Sepanjang Mei 2026–Misi perlindungan alam yang penuh tantangan, sukses dilaksanakan melalui aksi patroli terpadu dan pemantauan satwa liar di jantung Taman Nasional Alas Purwo (TNAP), Jawa Timur. Kolaborasi apik antara petugas TNAP (termasuk POLHUT, PEH, dan MMP) dan tim BISA Indonesia yang bahu-membahu membelah lebatnya hutan tropis dalam dua gelombang perjalanan, yaitu pada 58 Mei dan 1821 Mei.

Tim bergerak menyisir grid-grid terpencil mulai dari kawasan Gunung Linggamanis hingga pesisir Parang Gedek yang eksotis. Kekompakan luar biasa yang terbangun antar personel di sela-sela trekking yang menguras fisik, mereka aktif berdiskusi dan berbagi ruang evaluasi demi meningkatkan kapasitas diri sebagai garda terdepan penjaga kelestarian hutan.

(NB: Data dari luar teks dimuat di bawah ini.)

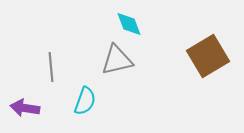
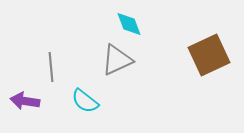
brown square: moved 1 px right, 1 px up; rotated 6 degrees clockwise
gray triangle: rotated 12 degrees counterclockwise
cyan semicircle: rotated 108 degrees clockwise
purple arrow: moved 7 px up
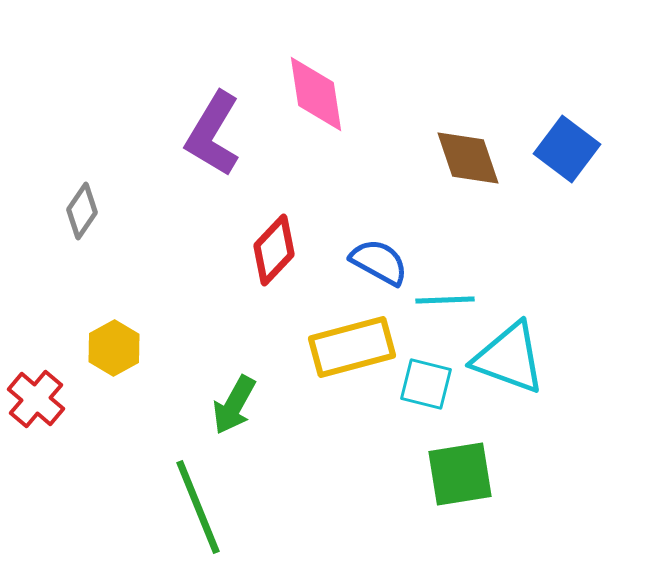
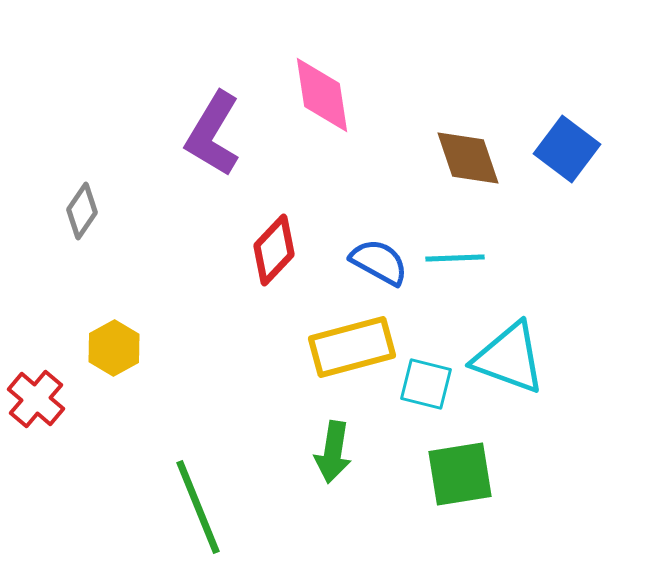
pink diamond: moved 6 px right, 1 px down
cyan line: moved 10 px right, 42 px up
green arrow: moved 99 px right, 47 px down; rotated 20 degrees counterclockwise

Melalui petualangan susur hutan yang menggugah adrenalin, tim patroli berhasil menuntaskan misi penjelajahan di seluruh petak target dan mendokumentasikan data inventarisasi keanekaragaman hayati yang melimpah. Berbagai jenis burung eksotis dan khas seperti Takur tulung-tumpuk, Paok pancawarna, Julang emas, dan Elang-laut perut-putih berhasil terdata dengan baik. Kerennya lagi, tim sukses mengidentifikasi titik krusial yang mengindikasikan keberadaan burung pemangsa lambang negara Indonesia yaitu burung Elang jawa, di daerah Gunung Linggamanis dan Pasir Panjang. Namun, hasil patroli ini juga mengkonfirmasi adanya tantangan nyata di lapangan. Di beberapa petak, tim menemukan indikasi gangguan berupa bekas pondok, sisa api unggun, sampah plastik, hingga perangkap jerat yang dibuat pemburu dari bahan alami dihutan. Di sisi lain, wilayah pesisir terpantau aman terkendali, yang mana hanya dijumpai beberapa pondok pendarung (pencari hasil laut) lokal yang memang sudah terdata resmi oleh petugas taman nasional. 

Keberhasilan kegiatan patroli ini melahirkan beberapa rekomendasi penting ke depan untuk memperkuat efektivitas pengawasan lapangan. Tim perlu pelatihan berkala mengenai mountaineering serta navigasi darat yang lebih matang, plus penyusunan buku panduan lapangan resmi flora dan fauna khas Taman Nasional Alas Purwo. Harapan besarnya, sinergi erat antara BISA Indonesia dan Balai TNAP ini tidak hanya berhenti pada pendokumentasian data, tetapi dapat terus berlanjut secara konsisten. Dengan pengawasan yang semakin masif dan intens, segala bentuk aktivitas perburuan liar dapat ditekan sehingga ekosistem hutan tetap seimbang dan surga keanekaragaman hayati di ujung timur Pulau Jawa tetap lestari bagi generasi masa depan.